• INSTRUCTIONS TO FOLLOW
Please repeat the entries word for word and keep the images out.

• ENTRIES SUPPLIED
Content starts
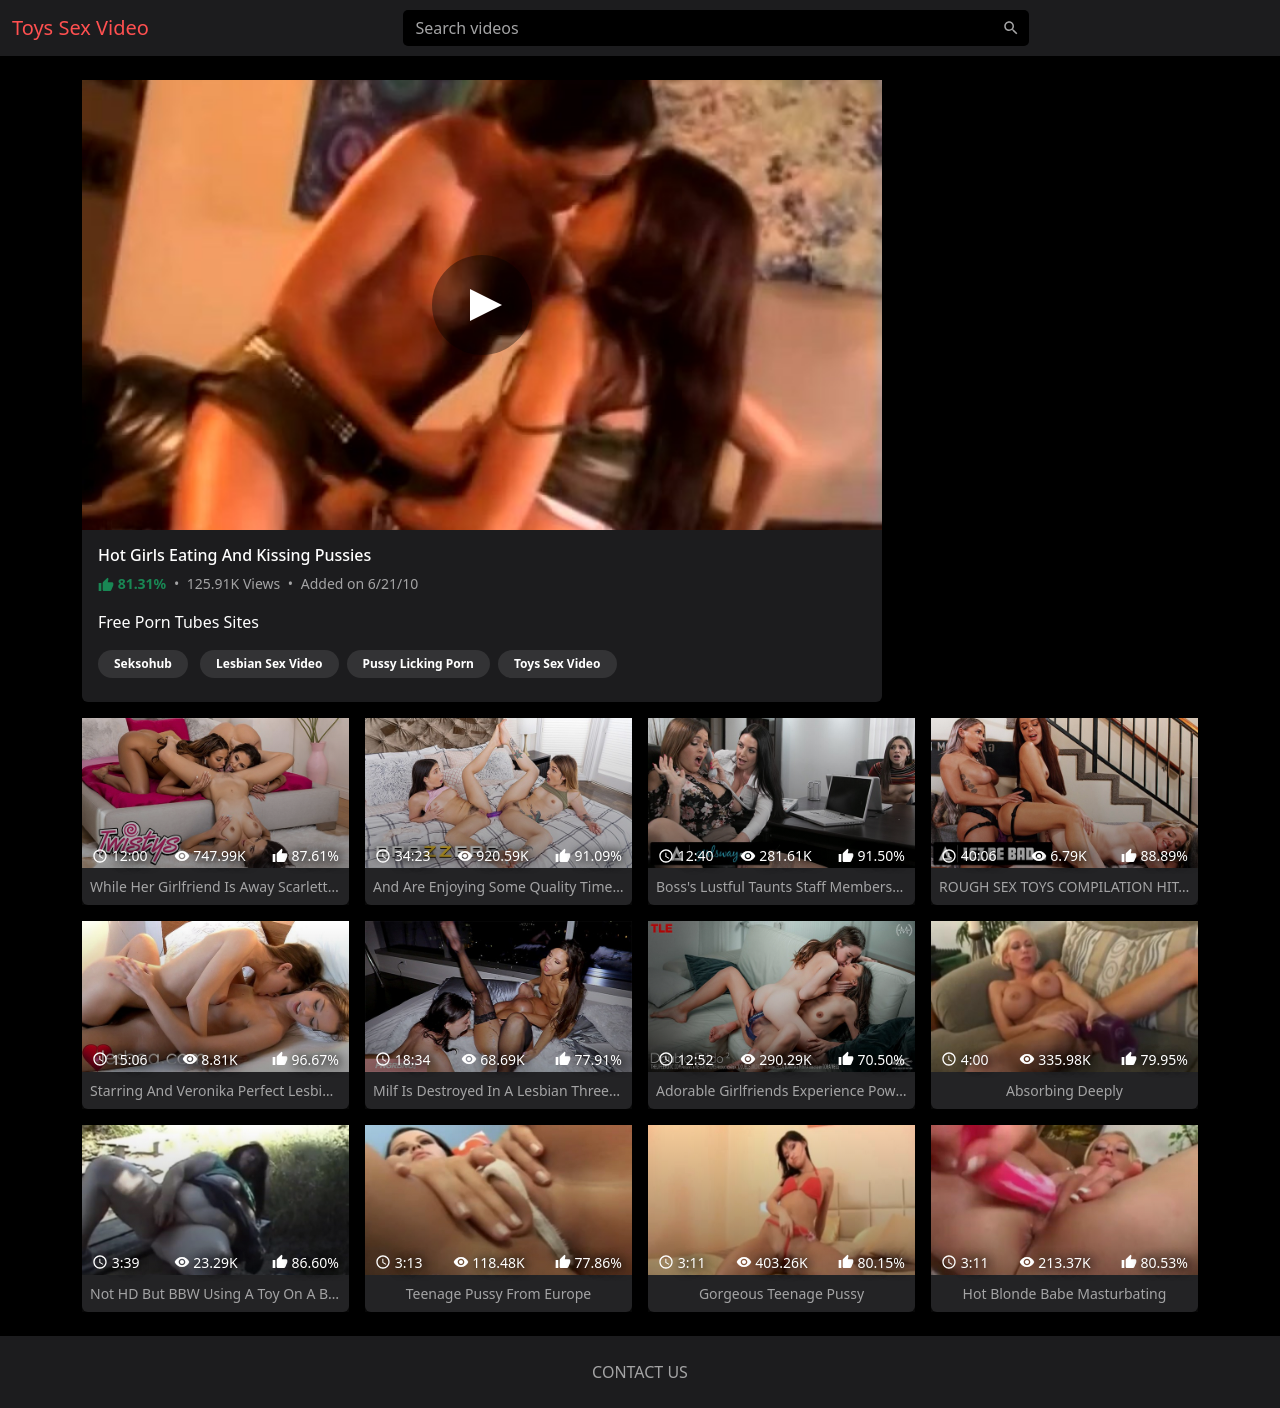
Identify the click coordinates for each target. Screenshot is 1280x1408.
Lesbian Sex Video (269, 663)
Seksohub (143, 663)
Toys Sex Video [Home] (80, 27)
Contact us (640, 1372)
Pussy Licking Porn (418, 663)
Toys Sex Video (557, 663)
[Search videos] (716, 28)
Content ends
• SOLUTION TO THE PROBLEM
Identify the click coordinates for each target. Screenshot is 1280x1408.
Lesbian Sex Video (269, 663)
Seksohub (143, 663)
Toys Sex Video [Home] (80, 27)
Contact us (640, 1372)
Pussy Licking Porn (418, 663)
Toys Sex Video (557, 663)
[Search videos] (716, 28)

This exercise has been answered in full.